先の国会でかなりの反対があったことを押し切り,入管法改正という形で,事実上いわゆる単純労働の範疇に属する職種の外国人労働者の大量受け入れ(5年で35万人)と永住権付与(最長5年とはされているものの期間の延長1回で10年の定住要件を満たす)に途を開く法案が成立した。これについて,移民受け入れは経済を活性化させて日本人雇用にもプラスなのに消極的なのはなぜか,と経済的観点からパックンがプレジデントオンラインに寄稿されていたので,それに関連して若干の考察をしてみた。

 

移民の受け入れが経済的にプラスになることはあまり議論するまでもないところ。アメリカだってヒスパニック系の移民流入及び彼らの多産が出世率を引き上げ、先進国で唯一人口が未だに増え続けていることがGDP不動の世界一位を支えている。あれだけ経済発展した国において,3億人の人口が,まだ4億人に向けて伸び続けるというのだから驚きだ。

だが,日本において最近成立した入管法改正による事実上の単純労働者受け入れ及び永住権付与に道を開いたことの問題点は別のところにある。類似性の少ない言語と島国という地理的環境そして歴史的に鎖国が続いていたという特徴から,外国人と接した経験が少ない日本人は少なくない。こういったことを踏まえれば,外国人労働者の方とwinwinの関係を築いていきたいのであれば,日本語教育や,日本社会の慣習などを丁寧に学んでもらう機会を受け入れにあたって設けることは当然必要だ。

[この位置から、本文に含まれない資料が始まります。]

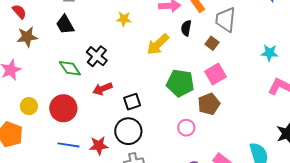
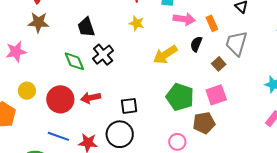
black trapezoid: (65, 25) -> (86, 27), moved
red arrow: (102, 89) -> (91, 98), moved

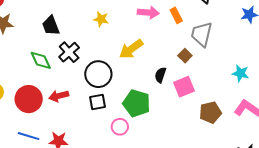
black semicircle: (196, 44) -> (160, 75), moved
green pentagon: (180, 97) -> (137, 103), moved
brown pentagon: (204, 123) -> (210, 112), moved
black circle: (120, 134) -> (98, 74), moved
pink circle: (177, 142) -> (120, 127), moved

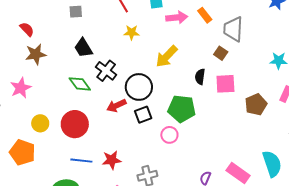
pink square: (184, 87) -> (225, 84), turned 30
red arrow: (59, 96) -> (116, 106), moved

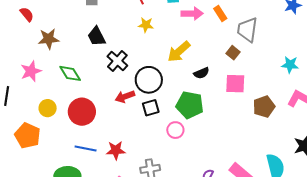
red semicircle: (27, 29) -> (27, 14), moved
black semicircle: (200, 77) -> (201, 73), moved, turned -126
green diamond: (80, 84) -> (70, 73), moved

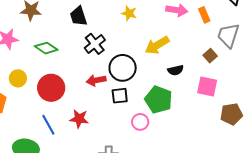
green diamond: (70, 73) -> (46, 48), turned -35
blue line: (86, 148) -> (48, 125), turned 40
red star: (116, 150) -> (79, 119), moved

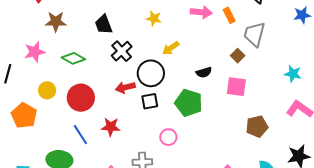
yellow arrow: (157, 45) -> (171, 48), moved, size x0.7
brown pentagon: (231, 114) -> (257, 126), moved
pink circle: (140, 122) -> (168, 137), moved

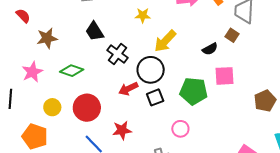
yellow arrow: (171, 48) -> (165, 41), size x1.4
black semicircle: (204, 72) -> (210, 49), moved
pink square: (236, 87) -> (225, 76), moved

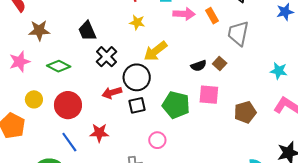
brown square: (232, 35) -> (220, 64), moved
brown pentagon: (265, 101) -> (245, 112), moved

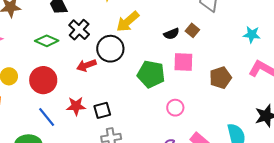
green diamond: (59, 66) -> (47, 41), moved
black square: (137, 105) -> (102, 110), moved
pink circle: (157, 140) -> (175, 108), moved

私の法律事務所に昔在籍していた事務員さんは,学生時代に富士山でバイトしているときに知り合ったドイツ人の方と結婚し,ドイツに在住しているが,ドイツ語の学習が必須でそのための受講が大変だ,と前にぼやいていた。そのぼやきのとおりで,ドイツにおける移民への教育姿勢は徹底しており,言語などの統合コースは当初600時間以上だったものが900時間までに延長され,終了テストまである。さすがドイツ,という感じだ。

これに対して,先の入管法改正にあたっては外国人受け入れにあたっての環境整備も事前には具体的に計画されていないばかりか、受け入れにあたっての具体的条件はすべて省令に丸投げ,法案をみてもイメージすら掴めない。今までの国策を180度転換するに等しい実質的な移民法が,国民に対しても国会に対しても不意打ち的進められたのであった。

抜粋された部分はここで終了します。